(Dataset entries)
--------------------------------

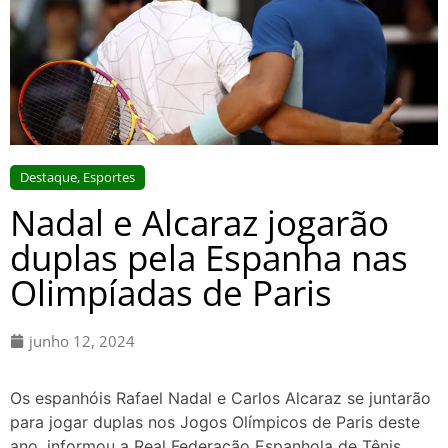
Destaque
,
Esportes
Nadal e Alcaraz jogarão
duplas pela Espanha nas
Olimpíadas de Paris
junho 12, 2024
Os espanhóis Rafael Nadal e Carlos Alcaraz se juntarão
para jogar duplas nos Jogos Olímpicos de Paris deste
ano, informou a Real Federação Espanhola de Tênis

--------------------------------

— Your objective —
Could the data above be copied out exactly, with no pictures kept?

— Result of this exercise —
Destaque
,
Esportes
Nadal e Alcaraz jogarão
duplas pela Espanha nas
Olimpíadas de Paris
junho 12, 2024
Os espanhóis Rafael Nadal e Carlos Alcaraz se juntarão
para jogar duplas nos Jogos Olímpicos de Paris deste
ano, informou a Real Federação Espanhola de Tênis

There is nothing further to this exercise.